## DATA RECORDS
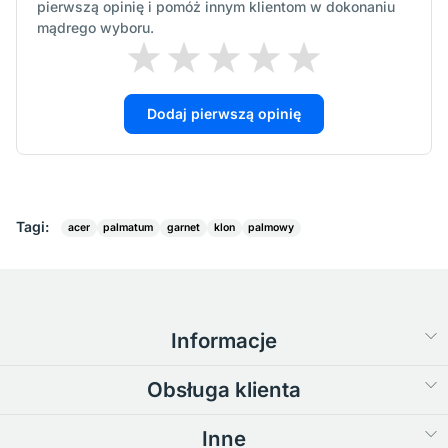
pierwszą opinię i pomóż innym klientom w dokonaniu
mądrego wyboru.
Dodaj pierwszą opinię
Tagi:
acer
palmatum
garnet
klon
palmowy
Informacje
Obsługa klienta
Inne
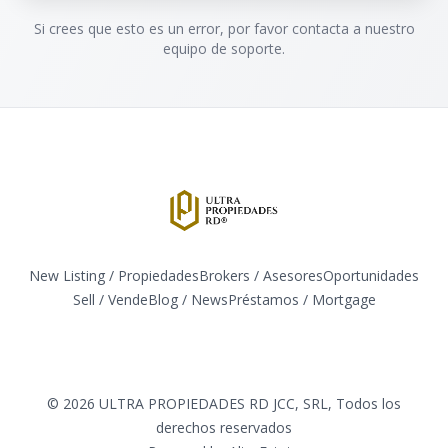
Si crees que esto es un error, por favor contacta a nuestro
equipo de soporte.
New Listing / Propiedades
Brokers / Asesores
Oportunidades
Sell / Vende
Blog / News
​Préstamos / Mortgage
Facebook
Instagram
Twitter
LinkedIn
YouTube
TikTok
©
2026
ULTRA PROPIEDADES RD JCC, SRL
,
Todos los
derechos reservados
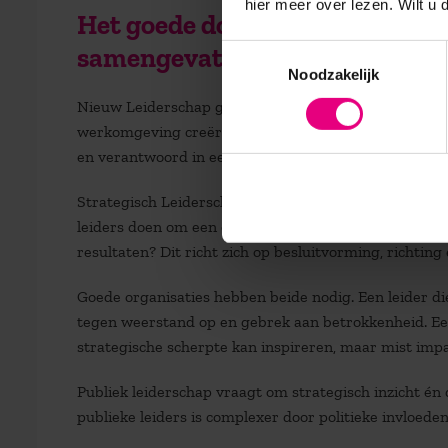
hier meer over lezen. Wilt u
Het goede doen én de dingen go
samengevat
Toestemmingsselectie
Noodzakelijk
Nieuw Leiderschap
gaat met name over het goede d
werkomgeving creëren, met nadruk op mensgerichthe
en verantwoord in een veranderende wereld? Dit raak
Strategisch Leiderschap gaat over de dingen goed doe
leiders doen om een organisatie richting en succes te
resultaten? Dit richt zich op besluitvorming, richting 
Goede organisaties hebben beide nodig. Een leider die
tegen weerstand op en gebrek aan betrokkenheid. Een 
strategische scherpte kan inspireren, maar mist impa
Publiek leiderschap vraagt om strategisch inzicht én
publieke leiders is complexer door politieke invloed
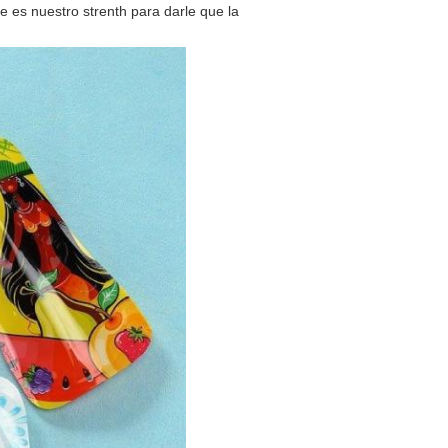
 es nuestro strenth para darle que la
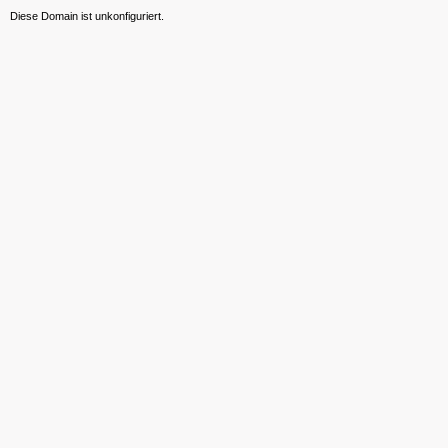
Diese Domain ist unkonfiguriert.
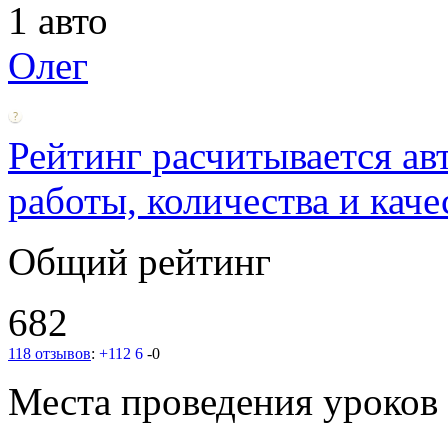
1 авто
Олег
Рейтинг расчитывается ав
работы, количества и каче
Общий рейтинг
682
118 отзывов
:
+112
6
-0
Места проведения уроков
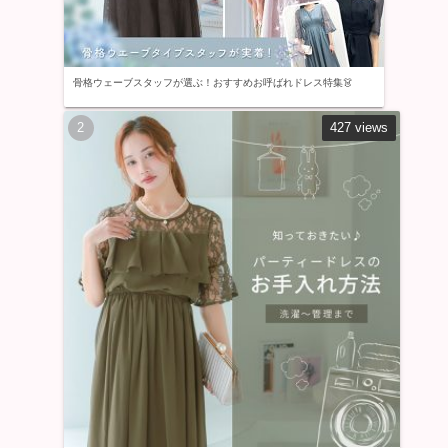
骨格ウェーブスタッフが選ぶ！おすすめお呼ばれドレス特集👗
427 views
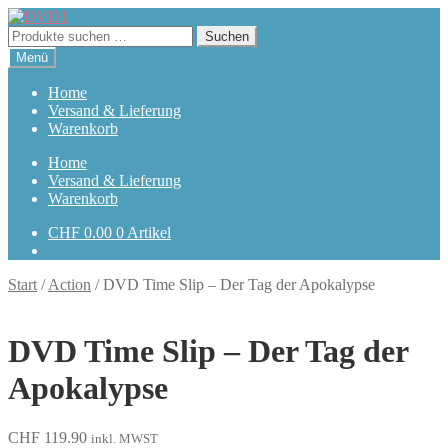
Zur
Zum
Navigation
Inhalt
Suchen
Suchen
springen
springen
nach:
Menü
Home
Versand & Lieferung
Warenkorb
Home
Versand & Lieferung
Warenkorb
CHF
0.00
0 Artikel
Start
/
Action
/
DVD Time Slip – Der Tag der Apokalypse
DVD Time Slip – Der Tag der
Apokalypse
CHF
119.90
inkl. MWST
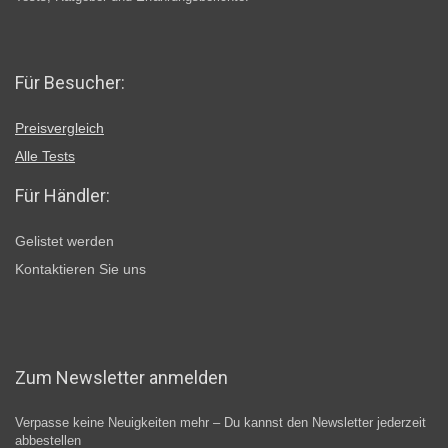
Für Besucher:
Preisvergleich
Alle Tests
Für Händler:
Gelistet werden
Kontaktieren Sie uns
Zum Newsletter anmelden
Verpasse keine Neuigkeiten mehr – Du kannst den Newsletter jederzeit
abbestellen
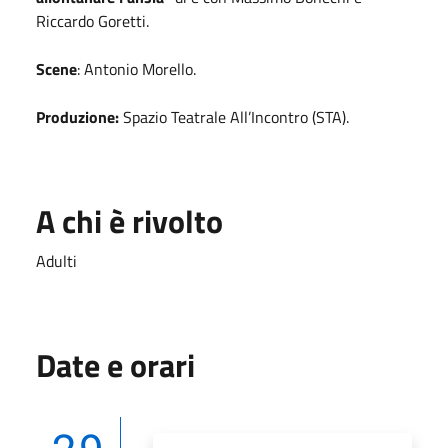
Riccardo Goretti.
Scene
: Antonio Morello.
Produzione:
Spazio Teatrale All’Incontro (STA).
A chi è rivolto
Adulti
Date e orari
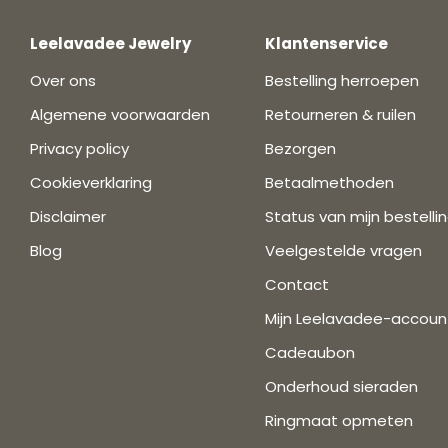
Leelavadee Jewelry
Klantenservice
Over ons
Bestelling herroepen
Algemene voorwaarden
Retourneren & ruilen
Privacy policy
Bezorgen
Cookieverklaring
Betaalmethoden
Disclaimer
Status van mijn bestelli
Blog
Veelgestelde vragen
Contact
Mijn Leelavadee-accoun
Cadeaubon
Onderhoud sieraden
Ringmaat opmeten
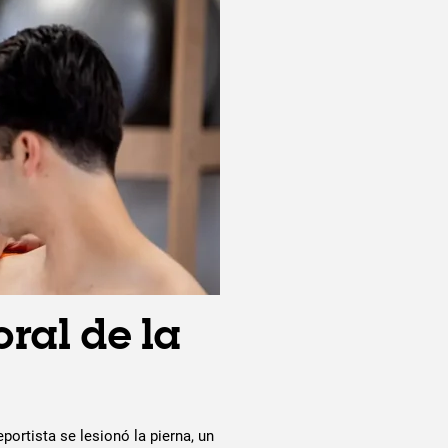
ral de la
ortista se lesionó la pierna, un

## TASK REQUIREMENTS
Please copy each line of the material that contains the word "Leelavadee".

## OUTPUT OF THE EXERCISE
Leelavadee Jewelry
Mijn Leelavadee-accoun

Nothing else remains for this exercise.